→ Aim of the exercise: Go over the data and keep only the lines that include "車内放送付属".

→ Source information:
-- Opening Marker --

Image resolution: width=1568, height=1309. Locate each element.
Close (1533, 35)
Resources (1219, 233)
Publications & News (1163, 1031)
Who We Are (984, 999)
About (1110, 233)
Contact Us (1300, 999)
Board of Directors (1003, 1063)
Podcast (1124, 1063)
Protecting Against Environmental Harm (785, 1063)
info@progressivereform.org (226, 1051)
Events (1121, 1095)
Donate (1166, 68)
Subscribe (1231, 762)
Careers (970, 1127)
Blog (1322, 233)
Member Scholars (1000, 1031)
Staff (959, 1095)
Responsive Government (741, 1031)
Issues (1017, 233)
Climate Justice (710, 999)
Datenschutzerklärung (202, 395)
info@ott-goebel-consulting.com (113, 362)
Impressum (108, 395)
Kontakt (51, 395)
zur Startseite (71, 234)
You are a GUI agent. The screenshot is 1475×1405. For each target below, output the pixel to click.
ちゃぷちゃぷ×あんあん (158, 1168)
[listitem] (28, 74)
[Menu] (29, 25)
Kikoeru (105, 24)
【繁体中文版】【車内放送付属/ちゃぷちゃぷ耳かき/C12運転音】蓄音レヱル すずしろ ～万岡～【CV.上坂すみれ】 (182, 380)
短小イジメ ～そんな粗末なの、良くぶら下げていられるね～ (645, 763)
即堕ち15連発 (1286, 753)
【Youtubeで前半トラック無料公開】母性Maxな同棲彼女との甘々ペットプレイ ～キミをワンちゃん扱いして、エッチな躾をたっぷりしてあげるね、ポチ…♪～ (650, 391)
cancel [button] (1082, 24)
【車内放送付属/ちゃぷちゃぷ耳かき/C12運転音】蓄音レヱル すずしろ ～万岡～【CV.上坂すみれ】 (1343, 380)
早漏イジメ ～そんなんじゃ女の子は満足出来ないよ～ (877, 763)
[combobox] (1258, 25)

-- Closing Marker --

→ The answer:
【繁体中文版】【車内放送付属/ちゃぷちゃぷ耳かき/C12運転音】蓄音レヱル すずしろ ～万岡～【CV.上坂すみれ】 (182, 380)
【車内放送付属/ちゃぷちゃぷ耳かき/C12運転音】蓄音レヱル すずしろ ～万岡～【CV.上坂すみれ】 (1343, 380)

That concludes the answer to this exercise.